Split over join

Ryan James Spencer

If you're a software developer, you've likely been there; the manic, not to mention frantic, working through complex input cases and systems interactions, all to fix or extend some potentially tiny bit of code. This sort of "global reasoning" is often considered business as usual for software systems at a certain size, and I'm genuinely surprised there isn't more active discussion around the tenants of local reasoning. In fact, some time back I was part of a meeting discussing what we, software developers, each felt was important for software quality. When it came my turn, I said "local reasoning" only to confused faces.

All that local reasoning means is that you can infer your code is correct using local information, without having to think about every input permutation or complex ordering of system processes or interfaces all fitting together. I find this to be a huge part of my toolkit of writing software of reasonable quality, and I believe in it enough that I started writing some articles and a talk on it.

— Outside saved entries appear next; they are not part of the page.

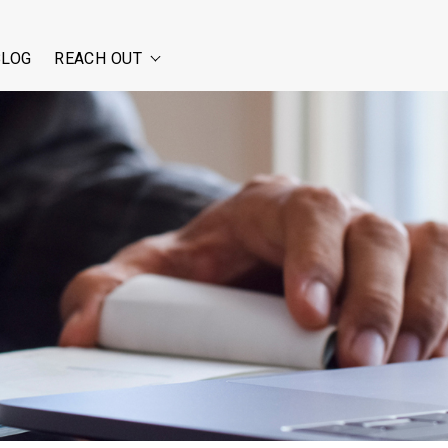
BLOG
REACH OUT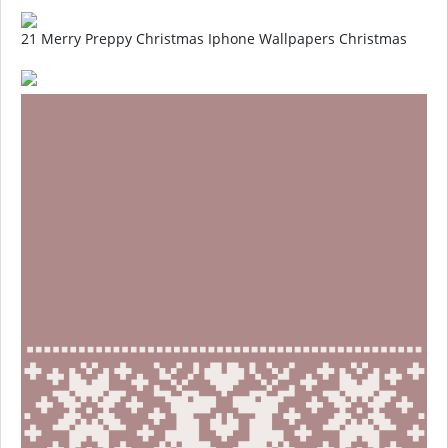
21 Merry Preppy Christmas Iphone Wallpapers Christmas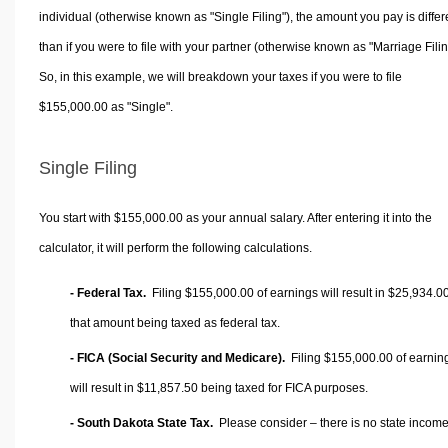
individual (otherwise known as "Single Filing"), the amount you pay is differ
than if you were to file with your partner (otherwise known as "Marriage Filin
So, in this example, we will breakdown your taxes if you were to file
$155,000.00 as "Single".
Single Filing
You start with $155,000.00 as your annual salary. After entering it into the
calculator, it will perform the following calculations.
- Federal Tax.
Filing $155,000.00 of earnings will result in
$25,934.0
that amount being taxed as federal tax.
- FICA (Social Security and Medicare).
Filing $155,000.00 of earnin
will result in
$11,857.50
being taxed for FICA purposes.
- South Dakota State Tax.
Please consider – there is no state income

Part of local reasoning is being able to do what's called case analysis where we can implement and reason about individual situations; for example, if we had a vending machine, we might want to process the steps individually, such that if we're in a "vendoring" stage, we wouldn't want to think about the "payment processing" stage sets, or vice versa.

And while I love local reasoning, this article isn't where I go over those foundations. Instead, I wanted to talk about the software design pattern of favoring splitting out cases and over trying to prematurely generalize. I like to call this "joining" code as generalized cases are better thought as trying to join together several special cases by finding the common points, but when we rush into a general implementation, we may not understand enough of that common surface area, and mistake the one or two cases we have as being representative of the larger population.

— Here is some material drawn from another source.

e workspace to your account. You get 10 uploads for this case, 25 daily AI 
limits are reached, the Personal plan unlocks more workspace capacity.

Why do we generalize in the first place? Many developers are told "don't repeat yourself" but forget this advice is for refactoring after the code is in place; identifying the places where we've split things out, where the same thing is largely being said, but in insiduously different ways that can lead to bugs. We are also ushered to consider joint abstractions early on, where we can model multiple things under a canonical notion or concept, but, as with software, splitting and joining is cheaper than prematurely joining and having to tease apart ex post facto. Teasing apart is a sharp corner that leads us down complicated, highly orchestrated migrations, the kind that take months, if not years, to finalise, if and only if they manage to not get stalled! This is partly why, although joining is cheap, joining is not always a reversible decision.

Summarily:

  • Splitting is cheaper than teasing apart premature general abstractions
  • Joining is cheap and easy once we have enough specific cases to identify the common points between many cases. Some suggest three as a good number for when to trigger this conversion.
  • Local reasoning is awesome, and case analysis is but one part of the foundations that which allow us to reason about code sanely without having to tear our hair out about every imaginable configuration of state, inputs, or system interactions. Each specific case we reason about is isolated from other cases. Splitting out is similarly about identifying the concepts that can be isolated and, well, isolating them.